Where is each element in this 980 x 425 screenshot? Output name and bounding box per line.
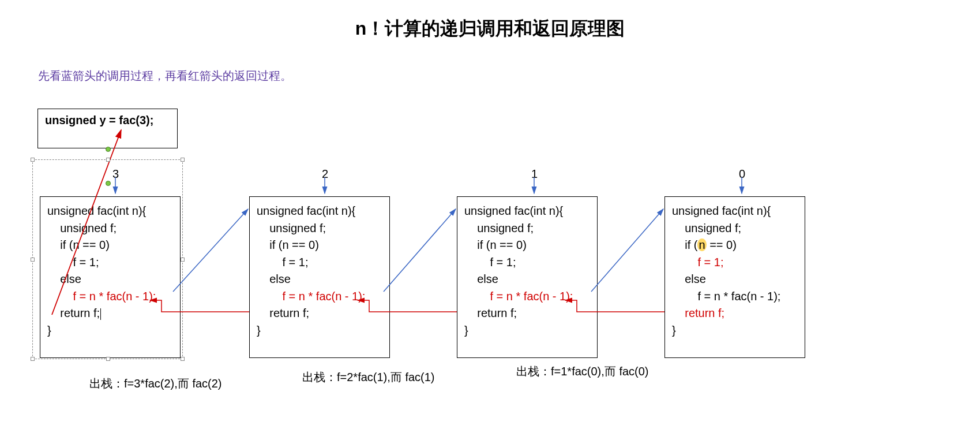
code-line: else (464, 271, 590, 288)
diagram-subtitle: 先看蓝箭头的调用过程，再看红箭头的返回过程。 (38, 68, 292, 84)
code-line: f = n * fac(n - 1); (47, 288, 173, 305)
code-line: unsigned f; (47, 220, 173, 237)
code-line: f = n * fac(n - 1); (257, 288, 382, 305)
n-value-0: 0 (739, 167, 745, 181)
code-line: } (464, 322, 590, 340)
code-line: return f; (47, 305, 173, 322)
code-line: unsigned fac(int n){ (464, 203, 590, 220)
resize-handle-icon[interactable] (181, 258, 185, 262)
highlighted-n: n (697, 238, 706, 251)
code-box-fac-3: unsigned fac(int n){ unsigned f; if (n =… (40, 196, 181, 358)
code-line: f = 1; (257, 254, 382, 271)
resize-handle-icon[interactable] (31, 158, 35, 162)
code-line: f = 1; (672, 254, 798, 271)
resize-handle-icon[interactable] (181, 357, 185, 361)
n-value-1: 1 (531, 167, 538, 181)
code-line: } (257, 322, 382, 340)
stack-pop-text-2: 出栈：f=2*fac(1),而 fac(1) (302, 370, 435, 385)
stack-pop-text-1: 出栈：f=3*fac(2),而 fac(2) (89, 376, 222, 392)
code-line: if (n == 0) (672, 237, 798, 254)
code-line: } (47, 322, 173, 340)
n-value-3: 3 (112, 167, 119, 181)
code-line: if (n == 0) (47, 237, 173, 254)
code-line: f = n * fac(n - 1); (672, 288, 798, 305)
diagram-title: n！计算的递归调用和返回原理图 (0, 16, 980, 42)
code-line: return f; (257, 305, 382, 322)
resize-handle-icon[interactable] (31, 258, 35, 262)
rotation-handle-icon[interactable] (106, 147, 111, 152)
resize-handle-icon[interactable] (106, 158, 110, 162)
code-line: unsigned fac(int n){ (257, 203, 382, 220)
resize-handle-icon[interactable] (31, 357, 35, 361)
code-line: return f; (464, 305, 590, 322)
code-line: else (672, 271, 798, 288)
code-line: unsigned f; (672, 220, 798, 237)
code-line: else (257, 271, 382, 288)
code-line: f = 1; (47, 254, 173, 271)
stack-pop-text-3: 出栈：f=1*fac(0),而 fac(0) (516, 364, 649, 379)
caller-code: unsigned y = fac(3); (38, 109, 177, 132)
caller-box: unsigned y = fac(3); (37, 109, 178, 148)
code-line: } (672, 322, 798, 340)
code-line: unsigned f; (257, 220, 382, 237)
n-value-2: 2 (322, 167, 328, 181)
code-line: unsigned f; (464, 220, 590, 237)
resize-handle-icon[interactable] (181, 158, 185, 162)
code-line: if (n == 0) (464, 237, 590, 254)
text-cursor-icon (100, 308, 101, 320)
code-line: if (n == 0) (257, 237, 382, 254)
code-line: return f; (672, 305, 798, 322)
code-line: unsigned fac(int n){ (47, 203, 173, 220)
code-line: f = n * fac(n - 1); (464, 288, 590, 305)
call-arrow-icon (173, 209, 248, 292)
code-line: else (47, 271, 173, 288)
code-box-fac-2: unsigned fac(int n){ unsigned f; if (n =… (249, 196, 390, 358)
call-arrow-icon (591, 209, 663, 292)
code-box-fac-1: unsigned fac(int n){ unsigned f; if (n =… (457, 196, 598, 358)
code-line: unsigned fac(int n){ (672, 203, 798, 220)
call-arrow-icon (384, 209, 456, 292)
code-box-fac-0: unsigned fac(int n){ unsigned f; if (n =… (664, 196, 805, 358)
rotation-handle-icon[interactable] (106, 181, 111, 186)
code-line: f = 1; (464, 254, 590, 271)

---

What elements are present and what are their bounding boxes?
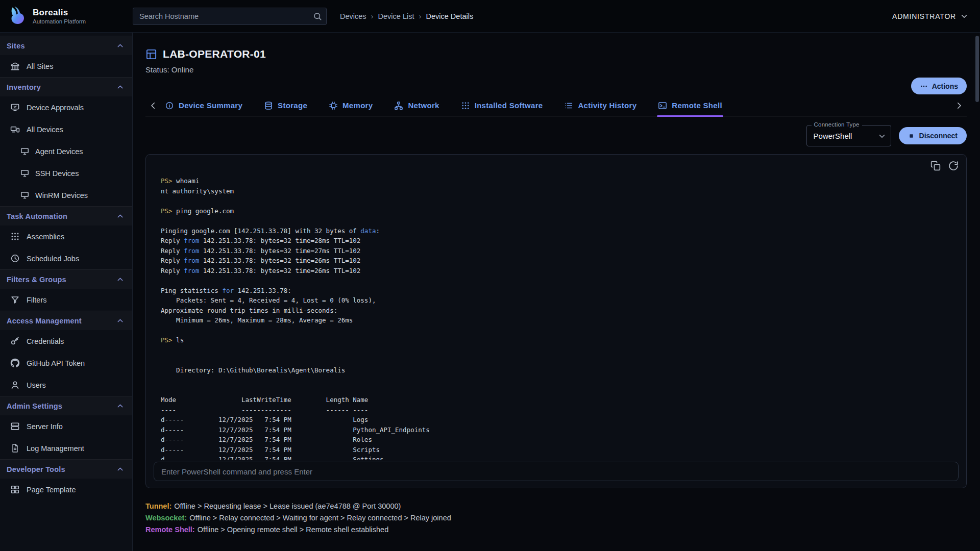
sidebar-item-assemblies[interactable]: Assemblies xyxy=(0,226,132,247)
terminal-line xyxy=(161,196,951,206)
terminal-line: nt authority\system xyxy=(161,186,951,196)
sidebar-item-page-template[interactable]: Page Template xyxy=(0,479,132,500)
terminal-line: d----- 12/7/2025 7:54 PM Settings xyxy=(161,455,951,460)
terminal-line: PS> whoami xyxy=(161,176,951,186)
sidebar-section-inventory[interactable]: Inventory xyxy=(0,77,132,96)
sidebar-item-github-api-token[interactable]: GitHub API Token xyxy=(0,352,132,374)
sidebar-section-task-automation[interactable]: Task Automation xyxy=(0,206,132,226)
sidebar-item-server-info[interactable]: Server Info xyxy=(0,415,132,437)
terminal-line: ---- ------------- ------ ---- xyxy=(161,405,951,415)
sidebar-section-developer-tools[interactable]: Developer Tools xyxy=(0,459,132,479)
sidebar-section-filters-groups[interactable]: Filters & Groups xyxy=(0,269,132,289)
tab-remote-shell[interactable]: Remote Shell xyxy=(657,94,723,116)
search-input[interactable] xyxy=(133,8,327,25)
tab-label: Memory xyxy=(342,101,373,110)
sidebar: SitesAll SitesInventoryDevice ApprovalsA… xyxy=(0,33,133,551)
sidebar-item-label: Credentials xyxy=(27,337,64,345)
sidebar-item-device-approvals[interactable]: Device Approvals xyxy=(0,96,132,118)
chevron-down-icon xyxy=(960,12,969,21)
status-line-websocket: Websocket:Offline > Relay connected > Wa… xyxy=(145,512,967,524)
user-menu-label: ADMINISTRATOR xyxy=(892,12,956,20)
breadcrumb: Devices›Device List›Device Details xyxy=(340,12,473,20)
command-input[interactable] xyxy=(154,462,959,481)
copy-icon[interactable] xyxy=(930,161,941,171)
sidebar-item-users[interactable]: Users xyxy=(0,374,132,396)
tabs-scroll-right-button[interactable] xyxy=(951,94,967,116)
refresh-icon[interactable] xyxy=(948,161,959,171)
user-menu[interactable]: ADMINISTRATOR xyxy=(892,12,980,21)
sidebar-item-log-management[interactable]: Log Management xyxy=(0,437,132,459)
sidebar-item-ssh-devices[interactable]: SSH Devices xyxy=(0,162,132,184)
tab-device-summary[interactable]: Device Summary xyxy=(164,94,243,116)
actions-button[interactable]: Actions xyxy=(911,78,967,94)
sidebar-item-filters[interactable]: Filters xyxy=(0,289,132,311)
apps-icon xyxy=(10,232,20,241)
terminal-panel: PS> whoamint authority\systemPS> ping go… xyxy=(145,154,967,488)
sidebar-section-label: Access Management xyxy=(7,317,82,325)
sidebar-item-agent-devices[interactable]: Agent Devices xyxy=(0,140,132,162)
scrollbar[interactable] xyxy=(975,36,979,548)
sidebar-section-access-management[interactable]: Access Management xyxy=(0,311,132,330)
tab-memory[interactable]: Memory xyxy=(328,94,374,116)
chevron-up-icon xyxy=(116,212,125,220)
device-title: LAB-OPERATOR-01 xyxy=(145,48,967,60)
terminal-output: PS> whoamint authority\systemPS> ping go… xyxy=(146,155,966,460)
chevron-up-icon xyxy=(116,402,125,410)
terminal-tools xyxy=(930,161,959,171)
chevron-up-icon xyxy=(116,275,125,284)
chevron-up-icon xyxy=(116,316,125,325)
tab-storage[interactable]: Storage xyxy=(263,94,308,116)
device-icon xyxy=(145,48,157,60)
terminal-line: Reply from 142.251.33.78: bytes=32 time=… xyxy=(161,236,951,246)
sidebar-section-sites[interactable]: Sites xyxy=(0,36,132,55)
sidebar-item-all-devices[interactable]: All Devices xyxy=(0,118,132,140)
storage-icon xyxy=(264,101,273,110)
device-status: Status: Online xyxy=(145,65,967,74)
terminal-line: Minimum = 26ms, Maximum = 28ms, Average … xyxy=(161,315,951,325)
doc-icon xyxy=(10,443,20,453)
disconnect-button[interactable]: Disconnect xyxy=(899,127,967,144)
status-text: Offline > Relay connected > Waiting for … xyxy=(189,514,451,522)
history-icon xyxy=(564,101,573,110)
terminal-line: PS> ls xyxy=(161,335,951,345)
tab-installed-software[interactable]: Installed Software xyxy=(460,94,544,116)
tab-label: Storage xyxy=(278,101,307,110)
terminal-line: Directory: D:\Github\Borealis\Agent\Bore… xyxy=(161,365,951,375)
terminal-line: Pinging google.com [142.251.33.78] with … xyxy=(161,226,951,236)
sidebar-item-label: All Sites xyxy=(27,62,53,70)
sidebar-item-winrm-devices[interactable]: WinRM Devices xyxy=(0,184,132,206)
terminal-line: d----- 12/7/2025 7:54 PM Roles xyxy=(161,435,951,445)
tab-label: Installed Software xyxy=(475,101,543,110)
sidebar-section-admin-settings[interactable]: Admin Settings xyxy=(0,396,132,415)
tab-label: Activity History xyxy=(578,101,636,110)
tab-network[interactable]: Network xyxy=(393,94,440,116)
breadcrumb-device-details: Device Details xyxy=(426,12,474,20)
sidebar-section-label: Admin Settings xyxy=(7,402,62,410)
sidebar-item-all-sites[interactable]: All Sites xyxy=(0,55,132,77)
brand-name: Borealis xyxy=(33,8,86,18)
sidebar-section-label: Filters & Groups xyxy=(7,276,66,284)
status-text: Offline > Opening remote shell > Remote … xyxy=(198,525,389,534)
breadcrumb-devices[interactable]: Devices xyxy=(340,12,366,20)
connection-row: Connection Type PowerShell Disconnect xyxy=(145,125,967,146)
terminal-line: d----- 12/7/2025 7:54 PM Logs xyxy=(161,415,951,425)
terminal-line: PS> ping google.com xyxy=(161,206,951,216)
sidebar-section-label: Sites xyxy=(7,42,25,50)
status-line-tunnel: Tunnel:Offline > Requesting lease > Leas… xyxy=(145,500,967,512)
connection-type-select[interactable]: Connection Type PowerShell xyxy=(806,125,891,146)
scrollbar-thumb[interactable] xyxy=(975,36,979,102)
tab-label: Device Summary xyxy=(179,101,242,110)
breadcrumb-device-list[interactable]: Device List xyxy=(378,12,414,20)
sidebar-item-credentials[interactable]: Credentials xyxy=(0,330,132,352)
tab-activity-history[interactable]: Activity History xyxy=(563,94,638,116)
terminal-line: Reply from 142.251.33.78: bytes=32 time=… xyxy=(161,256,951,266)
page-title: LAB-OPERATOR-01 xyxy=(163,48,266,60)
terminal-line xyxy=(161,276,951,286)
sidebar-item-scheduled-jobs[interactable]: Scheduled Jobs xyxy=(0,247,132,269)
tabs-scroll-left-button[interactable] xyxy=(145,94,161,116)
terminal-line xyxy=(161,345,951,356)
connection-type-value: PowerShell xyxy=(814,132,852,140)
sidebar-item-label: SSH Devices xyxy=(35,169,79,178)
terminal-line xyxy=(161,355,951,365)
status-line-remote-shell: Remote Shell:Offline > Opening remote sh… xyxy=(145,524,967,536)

__Problem to solve__. Which lines of the data contain the word "connected"? Copy each one.

__Solution below__.
status-line-websocket: Websocket:Offline > Relay connected > Wa… xyxy=(145,512,967,524)
status-text: Offline > Relay connected > Waiting for … xyxy=(189,514,451,522)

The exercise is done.